It may not kill you, but it does make your weaker.
If you can\'t beat them, too bad.
albert@spe&ar&c.xs4all.nl &=n http://home.hccnet.nl/a.w.m.van.der.horst
 
On 25/11/2020 14:23, albert wrote:
In article <rp10tp$ujd$2@gioia.aioe.org>,
Martin Brown <\'\'\'newspam\'\'\'@nonad.co.uk> wrote:
On 13/11/2020 16:18, albert wrote:
In article <263dc11b-dbf8-4fc7-a9cc-6340251dc83fo@googlegroups.com>,
Bill Sloman <bill.sloman@ieee.org> wrote:
7. Homepathy is quackery and doesn\'t work (Diluted poisons trigger an
immune reaction).

Homeopathy is based on a really silly theory. Anybody who takes it
seriously is nuts. Some people do claim to take it seriously, and there
are people who swear by it, so it does seem to be possible to divorce
theory and practice enough to end up with something that is useful in
practice even if the intellectual justification is irrational nonsense.

Most people don\'t realize that they redefine homeopathy into a
straw man. Especially the dilution argument is unfair to the inventor
because he didn\'t count atoms, but had a technical procedure for the
dilution. Remember that Lenin in has book about empirio-criticism
had to ward of main stream physicist that argue that atoms where not
real. The first experiments (on his own family!) was using
such dilutions as to provoke symptoms. Then he realized that it
even worked with dilutions that had very slight to no symptoms.
Then a lot of people went overboard with the dilution trick.
The basic idea is the same as Pasteur when he infected people bitten
and at risk of rabies with the same (the greek homo) illness but
lighter. Then he proceeded to invent vacination. This is
basically a homepathic procedure. How silly is that theory?
Apparently Pasteur was nuts.

There is of course a lot of quackery around homeopathy.
And the pharmaceutic industry happyly quoted the famous Nature
dilution article to discredit serious homeopaths.

SNIP

If homeopathy worked then modern semiconductor electronics would not.

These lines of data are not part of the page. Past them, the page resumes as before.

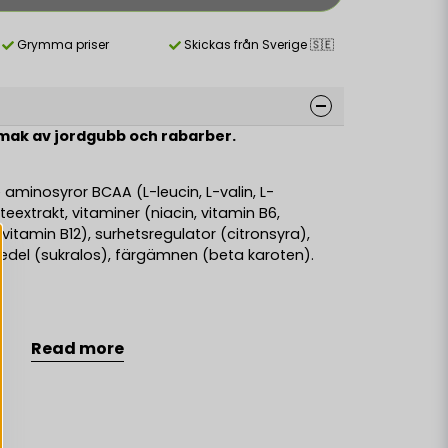
Grymma priser
Skickas från Sverige 🇸🇪
ak av jordgubb och rabarber.
 aminosyror BCAA (L-leucin, L-valin, L-
 teextrakt, vitaminer (niacin, vitamin B6,
, vitamin B12), surhetsregulator (citronsyra),
el (sukralos), färgämnen (beta karoten).
4,00
Read more
kcal
16,74
kJ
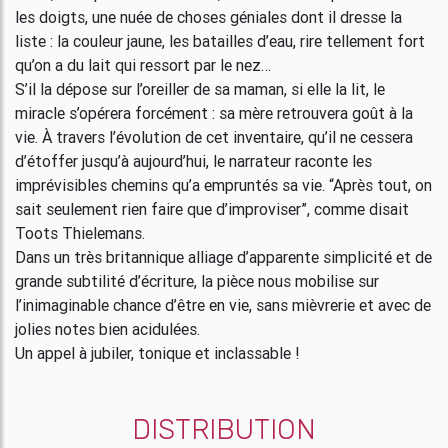
les doigts, une nuée de choses géniales dont il dresse la
liste : la couleur jaune, les batailles d’eau, rire tellement fort
qu’on a du lait qui ressort par le nez…
S’il la dépose sur l’oreiller de sa maman, si elle la lit, le
miracle s’opérera forcément : sa mère retrouvera goût à la
vie. À travers l’évolution de cet inventaire, qu’il ne cessera
d’étoffer jusqu’à aujourd’hui, le narrateur raconte les
imprévisibles chemins qu’a empruntés sa vie. “Après tout, on
sait seulement rien faire que d’improviser”, comme disait
Toots Thielemans.
Dans un très britannique alliage d’apparente simplicité et de
grande subtilité d’écriture, la pièce nous mobilise sur
l’inimaginable chance d’être en vie, sans mièvrerie et avec de
jolies notes bien acidulées.
Un appel à jubiler, tonique et inclassable !
DISTRIBUTION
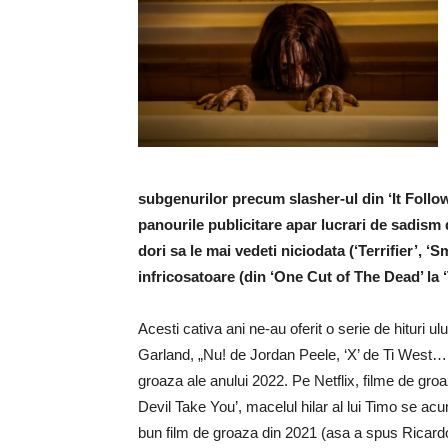
subgenurilor precum slasher-ul din ‘It Follow
panourile publicitare apar lucrari de sadism 
dori sa le mai vedeti niciodata (‘Terrifier’, ‘S
infricosatoare (din ‘One Cut of The Dead’ la ‘
Acesti cativa ani ne-au oferit o serie de hituri 
Garland, „Nu! de Jordan Peele, ‘X’ de Ti West… 
groaza ale anului 2022. Pe Netflix, filme de g
Devil Take You’, macelul hilar al lui Timo se acu
bun film de groaza din 2021 (asa a spus Ric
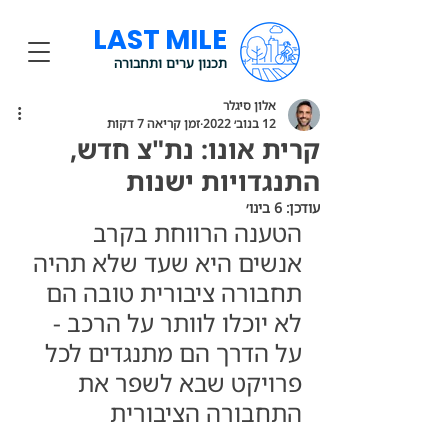
LAST MILE
תכנון ערים ותחבורה
אלון סיגלר
12 בנוב׳ 2022
זמן קריאה 7 דקות
קרית אונו: נת"צ חדש,
התנגדויות ישנות
עודכן:
6 בינו׳
הטענה הרווחת בקרב 
אנשים היא שעד שלא תהיה 
תחבורה ציבורית טובה הם 
לא יוכלו לוותר על הרכב - 
על הדרך הם מתנגדים לכל 
פרויקט שבא לשפר את 
התחבורה הציבורית 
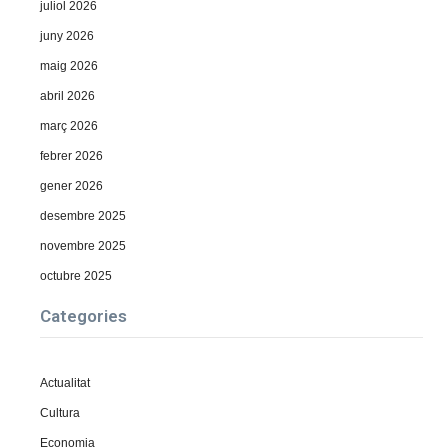
juliol 2026
juny 2026
maig 2026
abril 2026
març 2026
febrer 2026
gener 2026
desembre 2025
novembre 2025
octubre 2025
Categories
Actualitat
Cultura
Economia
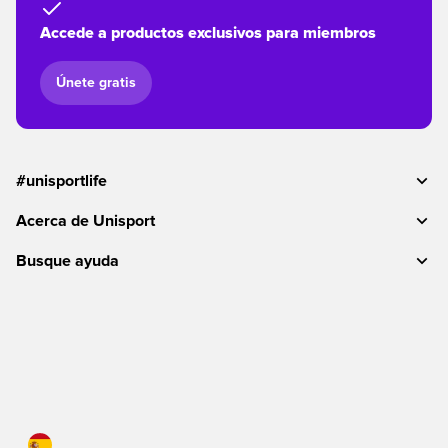
Accede a productos exclusivos para miembros
Únete gratis
#unisportlife
Acerca de Unisport
Busque ayuda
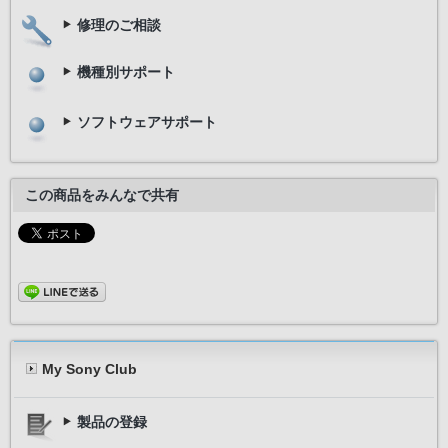
修理のご相談
機種別サポート
ソフトウェアサポート
この商品をみんなで共有
My Sony Club
製品の登録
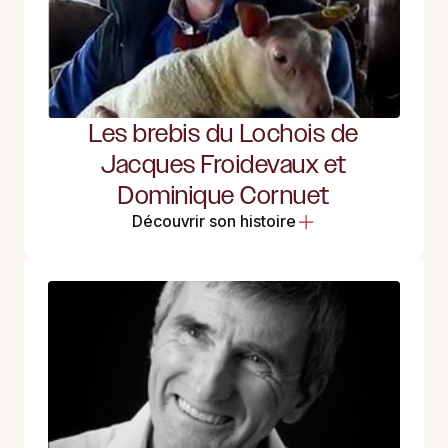
Les brebis du Lochois de
Jacques Froidevaux et
Dominique Cornuet
Découvrir son histoire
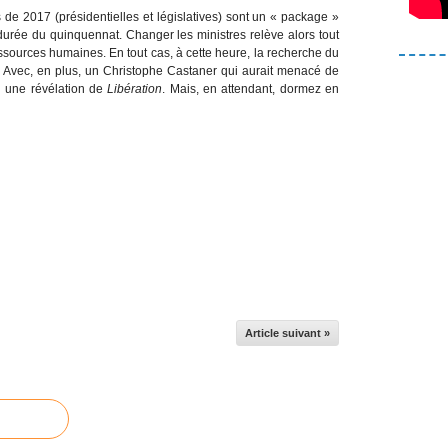
 de 2017 (présidentielles et législatives) sont un « package »
a durée du quinquennat. Changer les ministres relève alors tout
ources humaines. En tout cas, à cette heure, la recherche du
. Avec, en plus, un Christophe Castaner qui aurait menacé de
on une révélation de
Libération
. Mais, en attendant, dormez en
Article suivant »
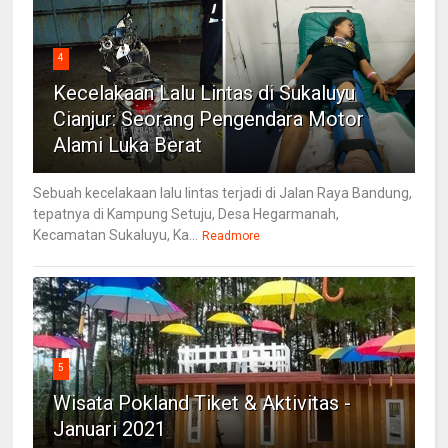
4
Kecelakaan Lalu Lintas di Sukaluyu
Cianjur: Seorang Pengendara Motor
Alami Luka Berat
Sebuah kecelakaan lalu lintas terjadi di Jalan Raya Bandung,
tepatnya di Kampung Setuju, Desa Hegarmanah,
Kecamatan Sukaluyu, Ka...
Readmore
5
Wisata Pokland Tiket & Aktivitas -
Januari 2021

This is all based on the premise that homeopathy demands that
solutions are diluted such that no atoms remain.
This is a straw-man and particularly unfair to Hartman
the founder of homeopathy. He worked at a time that atom theory
had hardly emerged and counting atoms was unheard of.
Hartman observed that some illnesses had the same symptoms
as could be provoked by some herbs. Then he treated those
illnesses with those herbs and observed improvement.
He experimented (on himself and his family) and found that
the dilutions had the same effect, even if it could not provoke
the mildest symptoms on itself.
You can conduct the following experiment. Take a person
who is allergic to peanuts. Dilute a peanut solution to the point
that there is just a faint allergic reaction. Now sent the
solution to a lab and ask them whether they can prove the presence
of the alergan. They can\'t, because chemical methods are so much
less sensitive.

Up to this point the scientific method of Hartman is beyond reproach.
Even if you think homeopathy is wrong, Hartman did experiments
and observations at the level of his time. Even if all of
his observations were mistaken, his experiments cannot be reproduced,
and the theory behind homeopathy is wrong, Hartman is not to be
ridiculed in the way as is usual in the US and the way you do.
Compared to blood-letting what was the favorite cure at the time,
homeopathy was safe, and even if you attribute all cures to the
placebo effect, it was a positive contribution to medicine.
Even without conspiracy theories it is safe to assume that
the pharmaceutical industry has a big hand in this.
It is interesting to compare the Wikipedia pages about homeopathy
in English and German. In Germany homeopath is much more mainstream
and accepted by academia, and the article is much more objective.

When homeopathy was invented, it was in many aspects a step up from
conventional Western medicine - which, as you say, usually involved
blood-letting, and therefore usually involved making patients worse, not
better.

And Hahnemann (I assume that\'s who you meant) did his work with a
reasonable view to the best scientific knowledge available at the time.
(Though even the ancient Greeks had a theory of atoms and smallest
divisible parts.) However, Hahnemann regularly used 30C dilutions (1
part in 10 ^ 60), and even up to 300C. There was no doubt even at the
time that such dilutions were ridiculous, despite details of atomic
sizes and counts still being unknown. (Avagadro was working on
molecular theory at around the same time, amongst others.)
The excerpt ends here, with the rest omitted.